How to complete this task
Reproduce only what runs from the line containing "Filistin’de Özel Planlama" to the line containing "ceğine, atını, dikildiği yerden" in the records below, inclusive. Keep it exact, and keep the pictures out.

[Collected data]
********
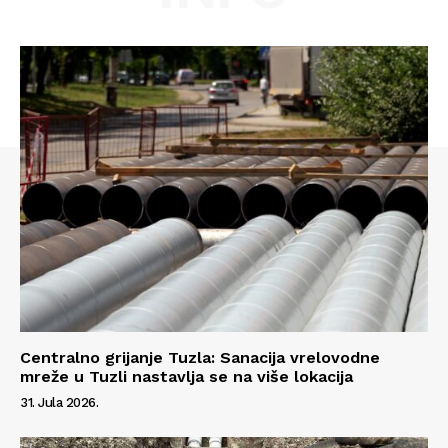
Info
O nama
Kontakt
Impressum
Centralno grijanje Tuzla: Sanacija vrelovodne
mreže u Tuzli nastavlja se na više lokacija
31. Jula 2026.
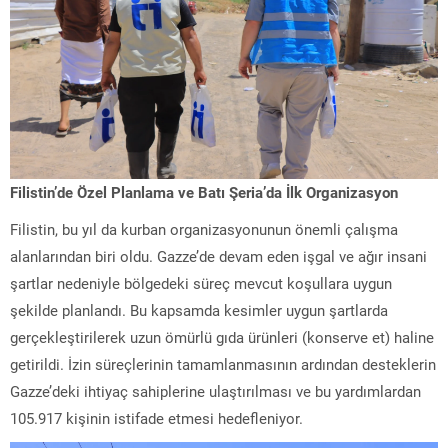
Filistin’de Özel Planlama ve Batı Şeria’da İlk Organizasyon
Filistin, bu yıl da kurban organizasyonunun önemli çalışma
alanlarından biri oldu. Gazze’de devam eden işgal ve ağır insani
şartlar nedeniyle bölgedeki süreç mevcut koşullara uygun
şekilde planlandı. Bu kapsamda kesimler uygun şartlarda
gerçekleştirilerek uzun ömürlü gıda ürünleri (konserve et) haline
getirildi. İzin süreçlerinin tamamlanmasının ardından desteklerin
Gazze’deki ihtiyaç sahiplerine ulaştırılması ve bu yardımlardan
105.917 kişinin istifade etmesi hedefleniyor.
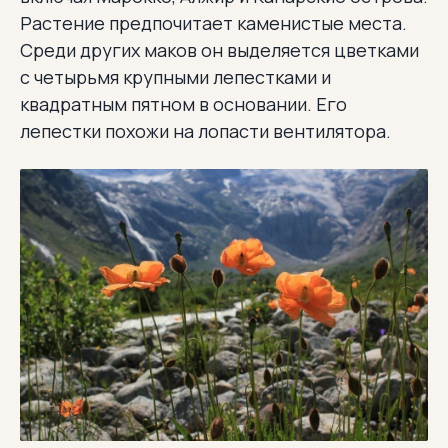
Растение предпочитает каменистые места.
Среди других маков он выделяется цветками
с четырьмя крупными лепестками и
квадратным пятном в основании. Его
лепестки похожи на лопасти вентилятора.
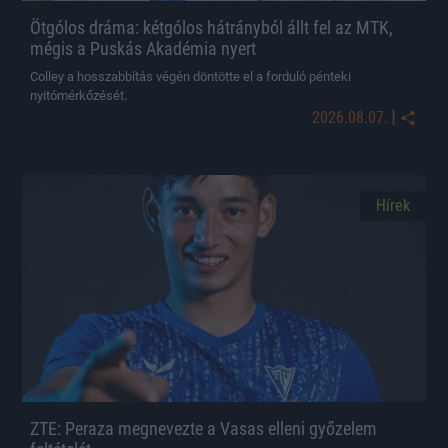
Ötgólos dráma: kétgólos hátrányból állt fel az MTK,
mégis a Puskás Akadémia nyert
Colley a hosszabbítás végén döntötte el a forduló pénteki
nyitómérkőzését.
|
2026.08.07.
Hírek
ZTE: Peraza megnevezte a Vasas elleni győzelem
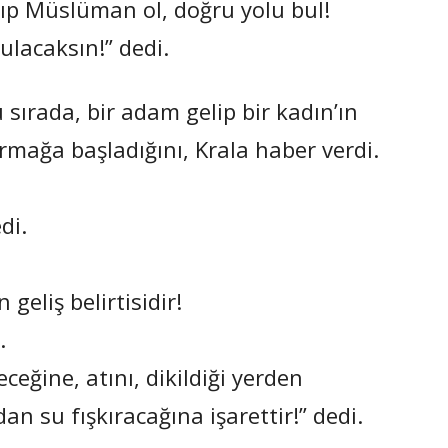
kıp Müslüman ol, doğru yolu bul!
ulacaksın!” dedi.
sırada, bir adam gelip bir kadın’ın
rmağa başladığını, Krala haber verdi.
di.
 geliş belirtisidir!
.
ceğine, atını, dikildiği yerden
an su fışkıracağına işarettir!” dedi.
********
Your response
Filistin’de Özel Planlama ve Batı Şeria’da İlk Organizasyon
Filistin, bu yıl da kurban organizasyonunun önemli çalışma
alanlarından biri oldu. Gazze’de devam eden işgal ve ağır insani
şartlar nedeniyle bölgedeki süreç mevcut koşullara uygun
şekilde planlandı. Bu kapsamda kesimler uygun şartlarda
gerçekleştirilerek uzun ömürlü gıda ürünleri (konserve et) haline
getirildi. İzin süreçlerinin tamamlanmasının ardından desteklerin
Gazze’deki ihtiyaç sahiplerine ulaştırılması ve bu yardımlardan
105.917 kişinin istifade etmesi hedefleniyor.
Растение предпочитает каменистые места.
Среди других маков он выделяется цветками
с четырьмя крупными лепестками и
квадратным пятном в основании. Его
лепестки похожи на лопасти вентилятора.
Ötgólos dráma: kétgólos hátrányból állt fel az MTK,
mégis a Puskás Akadémia nyert
Colley a hosszabbítás végén döntötte el a forduló pénteki
nyitómérkőzését.
|
2026.08.07.
Hírek
ZTE: Peraza megnevezte a Vasas elleni győzelem
kıp Müslüman ol, doğru yolu bul!
ulacaksın!” dedi.
sırada, bir adam gelip bir kadın’ın
rmağa başladığını, Krala haber verdi.
di.
 geliş belirtisidir!
.
ceğine, atını, dikildiği yerden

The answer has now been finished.